Ein Hauch von Maidan in Kiew

Besetzung vor der Rada

Bei den größten Protesten in der Ukraine seit 2014 inszeniert sich der ehemalige georgische Präsident Michail Saakaschwili als glühender Gegner der Regierung.

Für eine kurze Zeit liegt doch ein Hauch von Umsturz in der Luft. Hunderte Menschen harren seit Tagen trotz Kälte in dem Zeltlager aus, das sich vor dem ukrainischen Parlament, der Rada, gebildet hat. Zur Aufstandsbekämpfung gerüstete Hundertschaften marschieren in Formation durch die anliegenden Parks, während aus dem Camp rhythmische Trommelschläge ertönen und ukrainische sowie die schwarz-roten Flaggen der Nationalisten wehen. Die Polizei gewährt zwar Zugang zum Protestcamp, doch an allen Eingängen befinden sich Metall­detektoren, die verhindern sollen, das Waffen ins Lager geschmuggelt werden. Immer wieder gab es in den vergangenen Wochen bei Auseinander­setzungen mit der Polizei Verletzte.
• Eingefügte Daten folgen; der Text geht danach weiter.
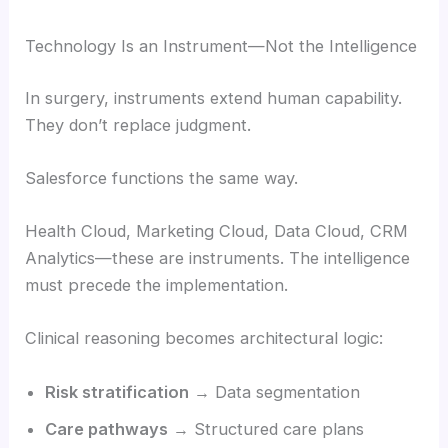
Technology Is an Instrument—Not the Intelligence
In surgery, instruments extend human capability.
They don’t replace judgment.
Salesforce functions the same way.
Health Cloud, Marketing Cloud, Data Cloud, CRM
Analytics—these are instruments. The intelligence
must precede the implementation.
Clinical reasoning becomes architectural logic:
Risk stratification
→ Data segmentation
Care pathways
→ Structured care plans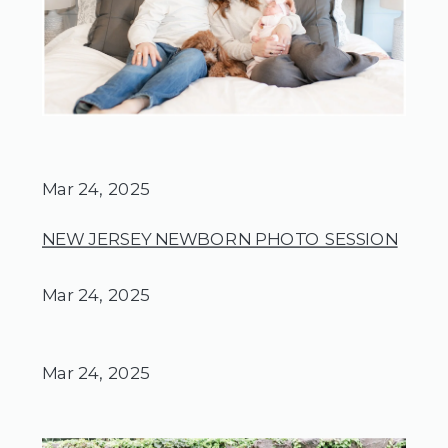
Mar 24, 2025
NEW JERSEY NEWBORN PHOTO SESSION
Mar 24, 2025
Mar 24, 2025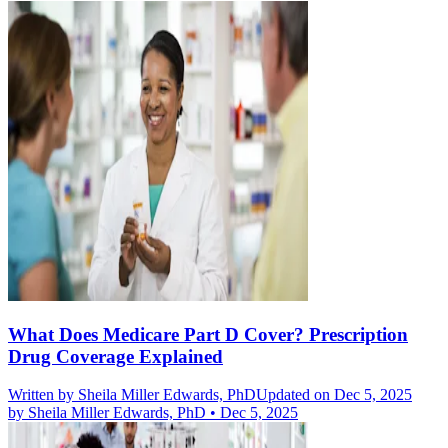
What Does Medicare Part D Cover? Prescription
Drug Coverage Explained
Written by
Sheila Miller Edwards, PhD
Updated on Dec 5, 2025
by
Sheila Miller Edwards, PhD
•
Dec 5, 2025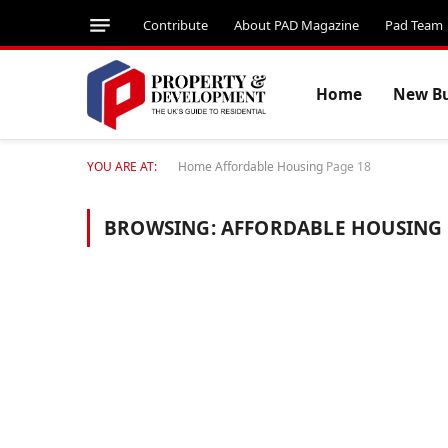
Contribute
About PAD Magazine
Pad Team
Home
New Bu
YOU ARE AT:
Home
Affordable Housing
Page 18
BROWSING:
AFFORDABLE HOUSING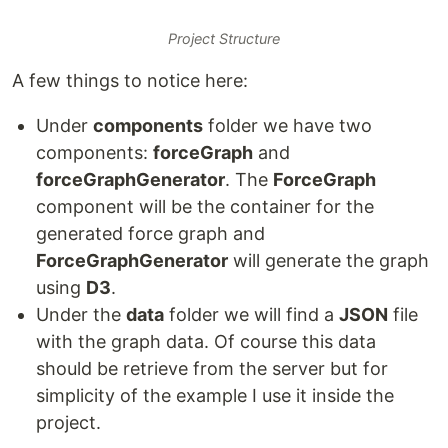
Project Structure
A few things to notice here:
Under
components
folder we have two
components:
forceGraph
and
forceGraphGenerator
. The
ForceGraph
component will be the container for the
generated force graph and
ForceGraphGenerator
will generate the graph
using
D3
.
Under the
data
folder we will find a
JSON
file
with the graph data. Of course this data
should be retrieve from the server but for
simplicity of the example I use it inside the
project.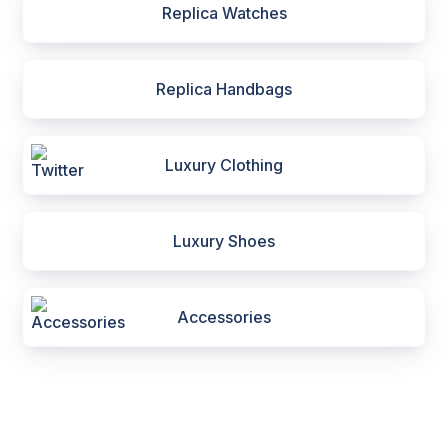
Replica Watches
Replica Handbags
Luxury Clothing
Luxury Shoes
Accessories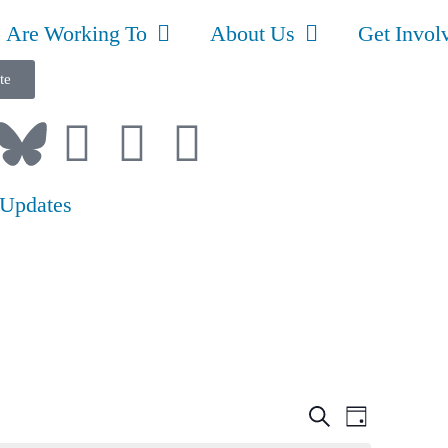
 Are Working To
About Us
Get Invol
te
 Updates
Event
Even
Search
Day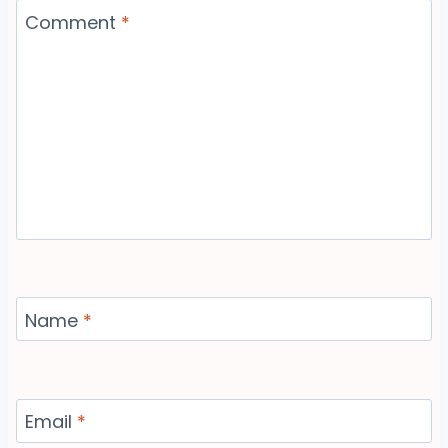
Comment
*
Name
*
Email
*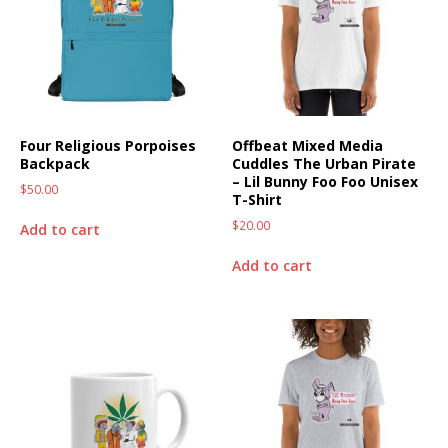
Four Religious Porpoises
Offbeat Mixed Media
Backpack
Cuddles The Urban Pirate
– Lil Bunny Foo Foo Unisex
$
50.00
T-Shirt
$
20.00
Add to cart
Add to cart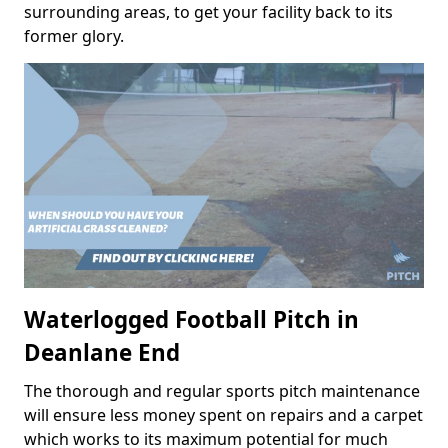
surrounding areas, to get your facility back to its
former glory.
Waterlogged Football Pitch in
Deanlane End
The thorough and regular sports pitch maintenance
will ensure less money spent on repairs and a carpet
which works to its maximum potential for much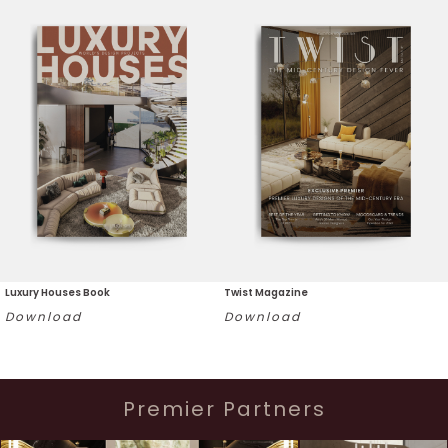
Luxury Houses Book
Twist Magazine
Download
Download
Premier Partners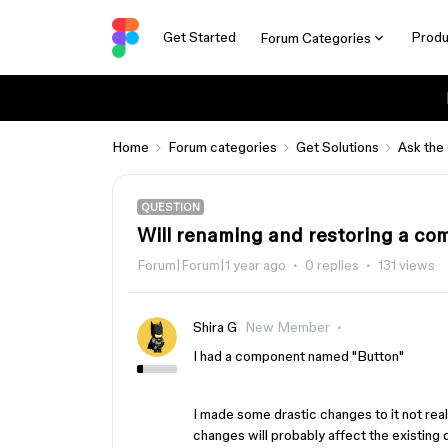
Get Started
Produ
Forum Categories
Home
Forum categories
Get Solutions
Ask the
QUESTION
Will renaming and restoring a c
Forum|Forum|1 year ago
0 replies
131 views
Shira G
New Member
I had a component named "Button"
I made some drastic changes to it not real
changes will probably affect the existing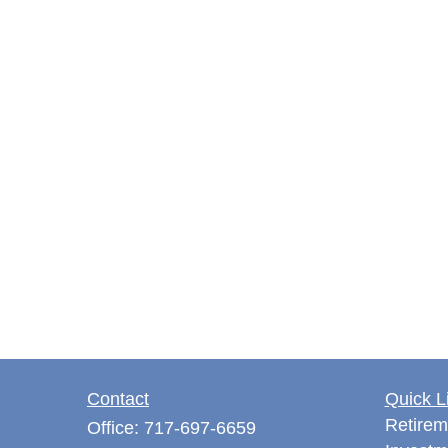
Contact
Quick L
Retirem
Office:
717-697-6659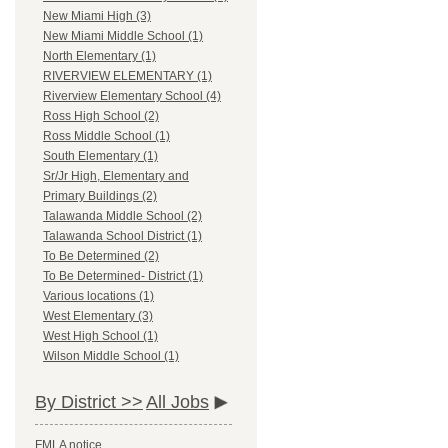
New Miami High (3)
New Miami Middle School (1)
North Elementary (1)
RIVERVIEW ELEMENTARY (1)
Riverview Elementary School (4)
Ross High School (2)
Ross Middle School (1)
South Elementary (1)
Sr/Jr High, Elementary and
Primary Buildings (2)
Talawanda Middle School (2)
Talawanda School District (1)
To Be Determined (2)
To Be Determined- District (1)
Various locations (1)
West Elementary (3)
West High School (1)
Wilson Middle School (1)
By District >>
All Jobs
FMLA notice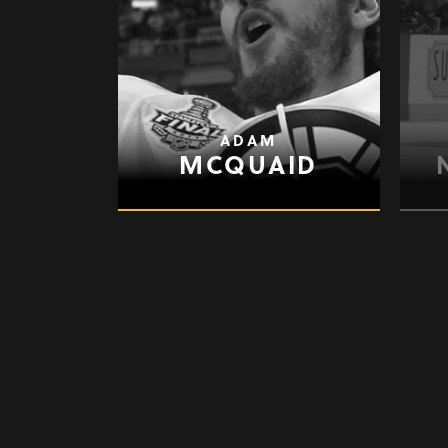
ADAM
MCQUAID
GARY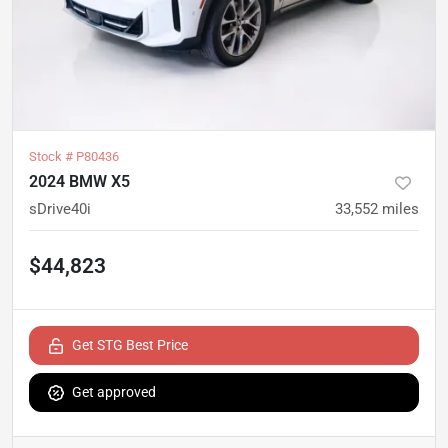
Stock #
P80436
2024 BMW X5
sDrive40i
33,552
miles
$44,823
Get STG Best Price
Get approved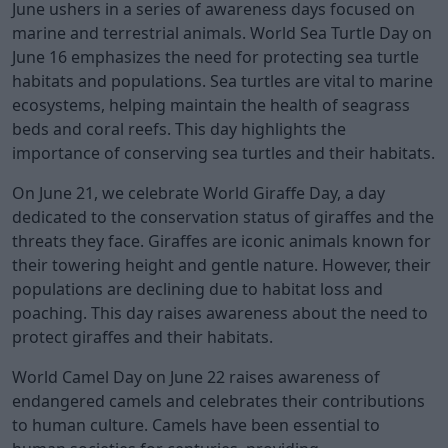
June ushers in a series of awareness days focused on
marine and terrestrial animals. World Sea Turtle Day on
June 16 emphasizes the need for protecting sea turtle
habitats and populations. Sea turtles are vital to marine
ecosystems, helping maintain the health of seagrass
beds and coral reefs. This day highlights the
importance of conserving sea turtles and their habitats.
On June 21, we celebrate World Giraffe Day, a day
dedicated to the conservation status of giraffes and the
threats they face. Giraffes are iconic animals known for
their towering height and gentle nature. However, their
populations are declining due to habitat loss and
poaching. This day raises awareness about the need to
protect giraffes and their habitats.
World Camel Day on June 22 raises awareness of
endangered camels and celebrates their contributions
to human culture. Camels have been essential to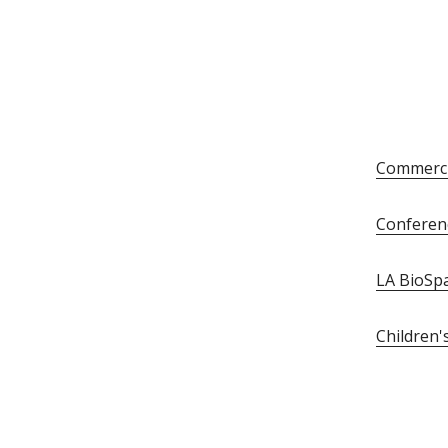
Commerci
Conferen
LA BioSp
Children'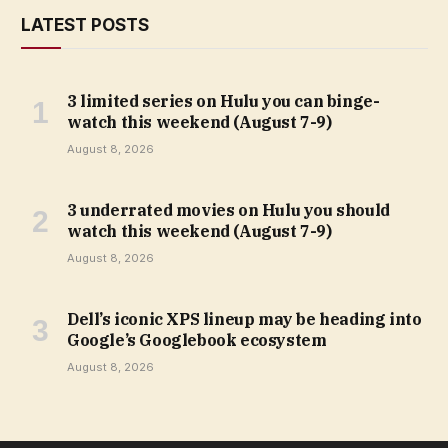
LATEST POSTS
3 limited series on Hulu you can binge-
watch this weekend (August 7-9)
August 8, 2026
3 underrated movies on Hulu you should
watch this weekend (August 7-9)
August 8, 2026
Dell’s iconic XPS lineup may be heading into
Google’s Googlebook ecosystem
August 8, 2026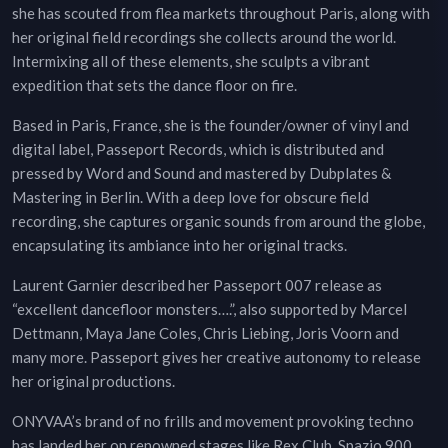
she has scouted from flea markets throughout Paris, along with
her original field recordings she collects around the world.
Intermixing all of these elements, she sculpts a vibrant
expedition that sets the dance floor on fire.
Based in Paris, France, she is the founder/owner of vinyl and
digital label, Passeport Records, which is distributed and
pressed by Word and Sound and mastered by Dubplates &
Mastering in Berlin. With a deep love for obscure field
recording, she captures organic sounds from around the globe,
encapsulating its ambiance into her original tracks.
Laurent Garnier described her Passeport 007 release as
“excellent dancefloor monsters….”, also supported by Marcel
Dettmann, Maya Jane Coles, Chris Liebing, Joris Voorn and
many more. Passeport gives her creative autonomy to release
her original productions.
ONYVAA’s brand of no frills and movement provoking techno
has landed her on renowned stages like Rex Club, Spazio 900,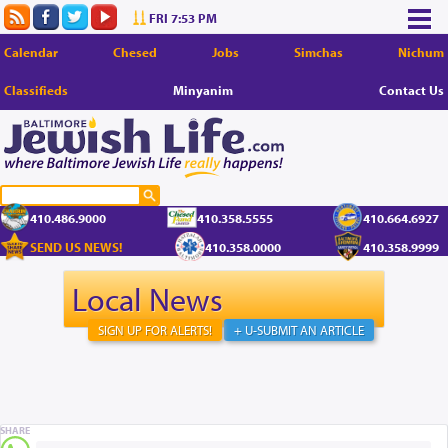
FRI 7:53 PM
Calendar
Chesed
Jobs
Simchas
Nichum
Classifieds
Minyanim
Contact Us
410.486.9000
410.358.5555
410.664.6927
SEND US NEWS!
410.358.0000
410.358.9999
Local News
SIGN UP FOR ALERTS!
+ U-SUBMIT AN ARTICLE
SHARE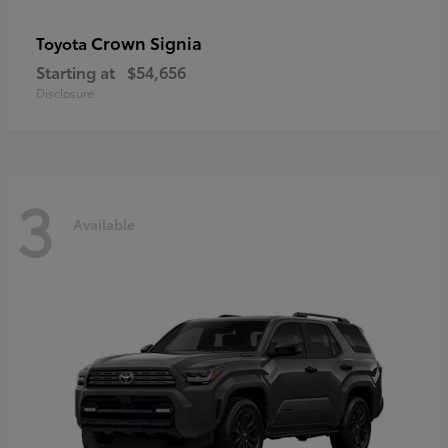
Crown Signia
Toyota
Starting at
$54,656
Disclosure
3
Available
Am 17. Oktober hatte ein breites Bündnis der Opposition zur Demons­tration gegen die Regierung aufgerufen. Mit über 4 000 Demonstranten war es einer der größten Proteste seit dem Umsturz von 2014. Die Forderungen waren einfach: Aufhebung der Immunität der Parlamentsabgeordneten, um sie der Strafverfolgung wegen Korruption auszusetzen, eine Wahlreform und ein unabhängiges Antikorruptionsgericht. Vor allem aber bot die Demonstration eine Bühne, um das Versagen der Regierung in flammenden Worten anzuklagen. Seitdem ist der Platz vor dem Parlament besetzt.

Das Bündnis, das die Demonstration vor der Rada unterstützte, reichte, wie für ukrainische Proteste typisch, von den Rechtsextremen der Swoboda-Partei bis zu progressiven Aktivisten.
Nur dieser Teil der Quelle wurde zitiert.